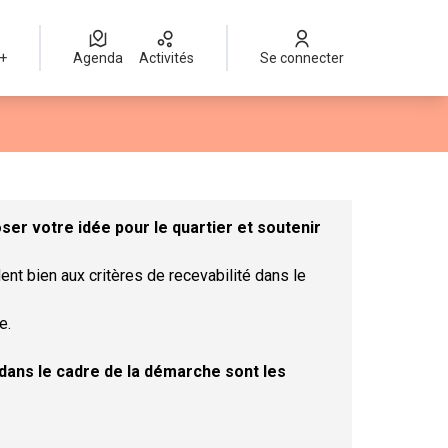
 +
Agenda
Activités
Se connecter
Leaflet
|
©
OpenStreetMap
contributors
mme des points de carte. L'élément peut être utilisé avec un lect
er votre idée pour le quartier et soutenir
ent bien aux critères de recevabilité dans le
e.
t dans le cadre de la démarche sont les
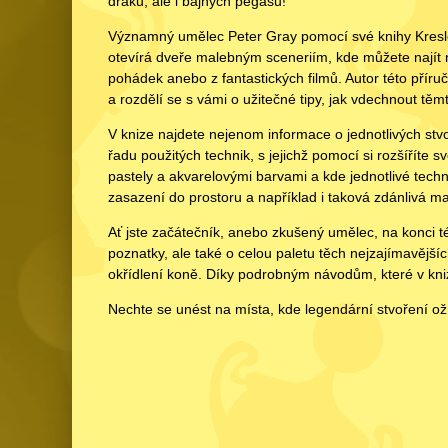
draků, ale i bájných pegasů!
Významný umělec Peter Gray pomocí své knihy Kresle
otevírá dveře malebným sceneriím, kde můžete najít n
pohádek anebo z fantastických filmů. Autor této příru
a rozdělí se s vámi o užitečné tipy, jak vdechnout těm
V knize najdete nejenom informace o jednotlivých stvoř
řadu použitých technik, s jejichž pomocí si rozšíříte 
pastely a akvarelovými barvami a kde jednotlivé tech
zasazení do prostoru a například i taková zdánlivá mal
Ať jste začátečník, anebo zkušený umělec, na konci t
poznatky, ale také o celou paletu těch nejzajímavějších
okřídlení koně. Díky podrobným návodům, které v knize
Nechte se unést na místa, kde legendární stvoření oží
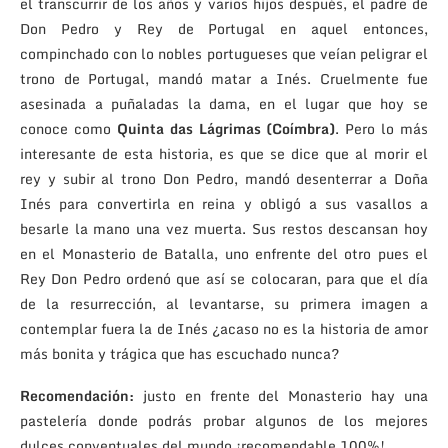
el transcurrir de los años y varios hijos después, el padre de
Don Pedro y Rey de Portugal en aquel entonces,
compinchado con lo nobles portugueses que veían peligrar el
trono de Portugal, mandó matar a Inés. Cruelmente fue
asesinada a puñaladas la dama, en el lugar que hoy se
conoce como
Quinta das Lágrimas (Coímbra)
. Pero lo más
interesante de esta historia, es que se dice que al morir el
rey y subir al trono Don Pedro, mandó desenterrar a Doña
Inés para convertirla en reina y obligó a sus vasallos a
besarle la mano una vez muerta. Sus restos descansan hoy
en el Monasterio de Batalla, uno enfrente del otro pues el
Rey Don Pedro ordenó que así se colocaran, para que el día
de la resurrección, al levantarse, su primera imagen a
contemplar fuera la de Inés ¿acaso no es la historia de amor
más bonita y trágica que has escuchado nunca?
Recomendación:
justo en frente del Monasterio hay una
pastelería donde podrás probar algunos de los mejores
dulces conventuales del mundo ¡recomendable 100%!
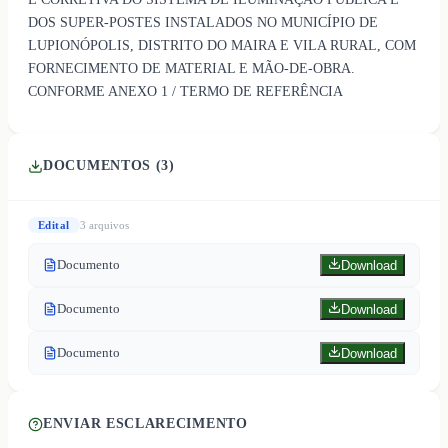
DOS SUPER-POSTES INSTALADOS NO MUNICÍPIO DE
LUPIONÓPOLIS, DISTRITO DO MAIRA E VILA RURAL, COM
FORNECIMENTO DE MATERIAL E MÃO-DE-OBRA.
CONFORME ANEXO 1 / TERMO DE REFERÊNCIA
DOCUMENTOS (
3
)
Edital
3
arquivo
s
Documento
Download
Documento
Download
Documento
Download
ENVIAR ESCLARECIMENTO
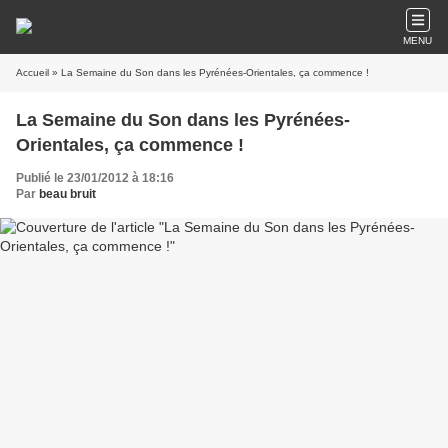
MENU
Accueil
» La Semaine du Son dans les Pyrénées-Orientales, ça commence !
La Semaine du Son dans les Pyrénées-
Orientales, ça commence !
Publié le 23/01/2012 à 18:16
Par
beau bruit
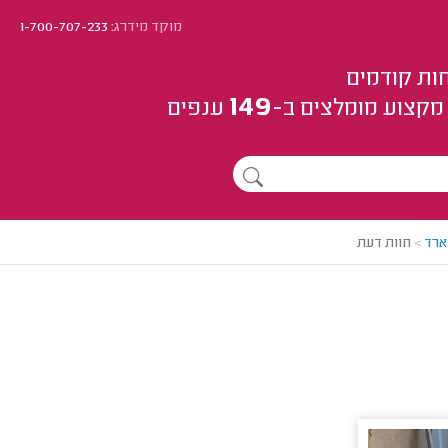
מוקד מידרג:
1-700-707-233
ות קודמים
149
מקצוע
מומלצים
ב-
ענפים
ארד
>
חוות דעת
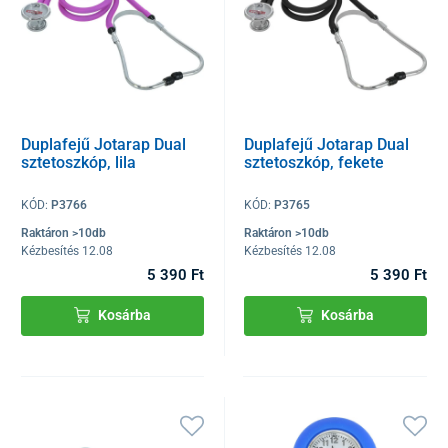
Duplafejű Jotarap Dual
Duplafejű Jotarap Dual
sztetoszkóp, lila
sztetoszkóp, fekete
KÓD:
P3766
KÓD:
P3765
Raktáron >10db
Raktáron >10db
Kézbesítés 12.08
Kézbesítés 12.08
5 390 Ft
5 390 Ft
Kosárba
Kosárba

INSTRUCTIONS FOR THE TASK: Of the lines above, copy only those from the one holding "Se connecter" to the one holding "Významný umělec Peter", both included, and exclude every image.

RESPONSE:
Se connecter
Leaflet
|
©
OpenStreetMap
contributors
mme des points de carte. L'élément peut être utilisé avec un lect
er votre idée pour le quartier et soutenir
ent bien aux critères de recevabilité dans le
e.
t dans le cadre de la démarche sont les
draků, ale i bájných pegasů!
Významný umělec Peter Gray pomocí své knihy Kresle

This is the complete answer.